Oft sind persönliche Beziehungen die Basis für Trainerverpflichtungen

Das Resultat war eindeutig. „In jeder der drei deutschen Profiligen wiesen die Akademiker ohne Profi-Background einen signifikant besseren Punkteschnitt auf“, sagt Kaß. An diesem Fakt käme man nicht vorbei.

In der Wirklichkeit werde dies in seiner Wahrnehmung „in so ziemlich allen Managementetagen ausgeblendet, was die Klubs viel Geld koste und eine Menge Probleme nach sich ziehe.“ Noch immer seien langjährige persönliche Beziehungen die Basis, auf der Trainerverpflichtungen stattfinden würden. Subjektive Einschätzungen, die eine hohe Trainerfluktuation zur Folge hätten, sagt Kaß, der 2021/22 die U17 des SC Fortuna Köln betreute und aktuell als „Strategischer Berater“ des Südstadt-Klubs tätig ist.

Das Chaos auf Schalke etwa, wo aus meiner Sicht in jüngster Zeit ohne Sinn und Verstand Trainer verpflichtet wurden, war hausgemacht
Philipp Kaß

Dabei ließen sich mittels Algorithmus, folgenschwere, kostspielige Fehlentscheidungen minimieren, so Kaß. „Das Chaos auf Schalke etwa, wo aus meiner Sicht in jüngster Zeit ohne Sinn und Verstand Trainer verpflichtet wurden, war hausgemacht. Auf ein wissenschaftlich fundiertes Ergebnis zurückzugreifen, wäre die bessere Variante gewesen und hätte Schalke eine Menge Geld und Ärger erspart.“

1. FC Köln und Steffen Baumgart passen gut zusammen

Dass der 1. FC Köln Steffen Baumgart als Cheftrainer verpflichtet hat, sei ein „glücklicher Griff“ gewesen. Der ehemalige Trainer des SC Paderborn 07 wäre laut „CoachPass Algorithmus“ auch der passende Kandidat für den Hamburger SV oder den FC Schalke 04. Eine weit überdurchschnittliche Passung unter allen Profifußball-Trainern wiesen Christian Streich (SC Freiburg), Frank Schmidt (1. FC Heidenheim) und, für einige überraschend, Julian Nagelsmann (FC Bayern München) auf.

In Zeiten zunehmender Kostensensibilität scheint Kaß den Nerv der Zeit getroffen zu haben. Mit weiteren drei Klubs aus der Bundesliga sei er im Austausch. Das Interesse an datenbasierten Entscheidungen nehme zu, meint Kaß.

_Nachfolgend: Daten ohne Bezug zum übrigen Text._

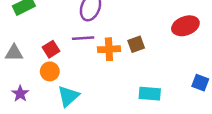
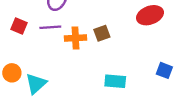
red square: (51, 49) -> (19, 26), moved, turned -35
orange circle: (50, 71) -> (12, 73), moved

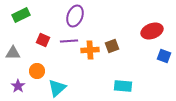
blue square: (164, 70) -> (164, 56), moved
orange circle: (12, 73) -> (37, 71), moved

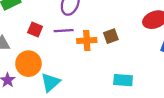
orange circle: (37, 71) -> (28, 64), size x1.5

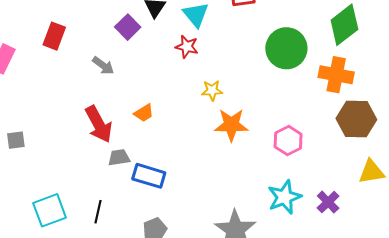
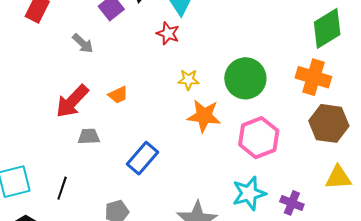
green circle: (286, 48) -> (245, 78), moved
red arrow: (99, 124) -> (72, 101), turned 66
pink hexagon: (288, 141) -> (259, 138), size x1.4
blue rectangle: (149, 176) -> (142, 158), moved, turned -72
purple cross: (328, 202) -> (292, 203), turned -30

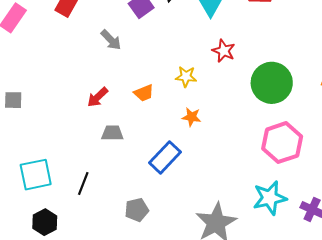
red star: (168, 33) -> (224, 51), moved
yellow star: (188, 80) -> (186, 77), moved
red arrow: (72, 101) -> (98, 97), size x0.6
orange star: (204, 116) -> (191, 117), moved, size x0.6

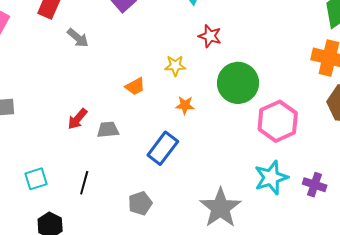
gray arrow: (111, 40) -> (78, 38), moved
green circle: (272, 83) -> (238, 83), moved
red arrow: (98, 97) -> (77, 119), moved
cyan square: (36, 175) -> (36, 179), size x0.7

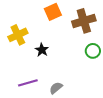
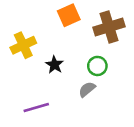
green circle: (93, 51) -> (97, 66), moved
gray semicircle: (56, 88) -> (87, 89), moved

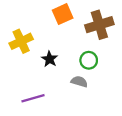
gray semicircle: (87, 89) -> (79, 82), turned 56

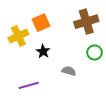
orange square: (63, 14) -> (41, 23), moved
green circle: (89, 60) -> (95, 52), moved

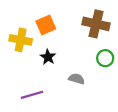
brown cross: (86, 22) -> (96, 24), turned 30
yellow cross: (18, 36) -> (21, 40), turned 36

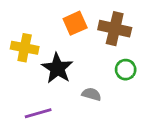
orange square: (46, 25) -> (75, 23), moved
black star: (48, 57) -> (57, 68), size x1.6

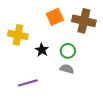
black star: (57, 68) -> (42, 50), size x0.6
green circle: (126, 70) -> (68, 51), moved

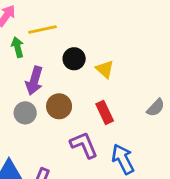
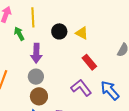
yellow line: (42, 30) -> (33, 17), turned -66
brown circle: (59, 106) -> (39, 96), moved

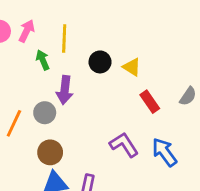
red rectangle: (89, 62) -> (150, 102), moved
gray circle: (36, 77) -> (45, 113), moved
brown circle: (39, 96) -> (50, 152), moved

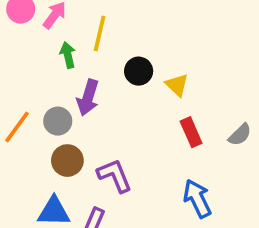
purple L-shape: (124, 145) -> (115, 175), moved
brown circle: (50, 152) -> (67, 161), moved

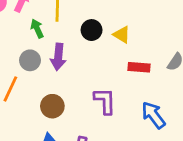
gray circle: (58, 121) -> (30, 60), moved
red rectangle: (191, 132) -> (139, 67), turned -50
purple L-shape: (115, 175) -> (105, 101), moved, turned 32

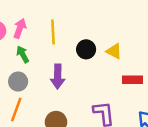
green arrow: (37, 29) -> (23, 54), moved
gray circle: (30, 60) -> (18, 82), moved

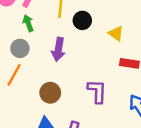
black circle: (86, 49) -> (82, 20), moved

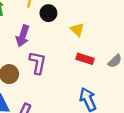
purple L-shape: (97, 91) -> (38, 63), moved

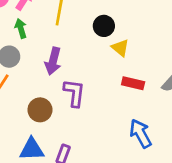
black circle: (48, 13) -> (104, 26), moved

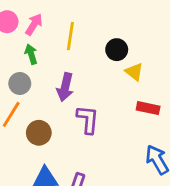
brown circle: (40, 110) -> (39, 133), moved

Detaillierte Angaben zum genauen Inhalt des Algorithmus‘ lassen sich dem Professor nicht entlocken. Er sei ein wissentlich validiertes Messinstrument, in dem viel Know-how stecke, das die Fehlerwahrscheinlichkeiten in der Bewertung und Verpflichtung eines Trainers erheblich reduziere.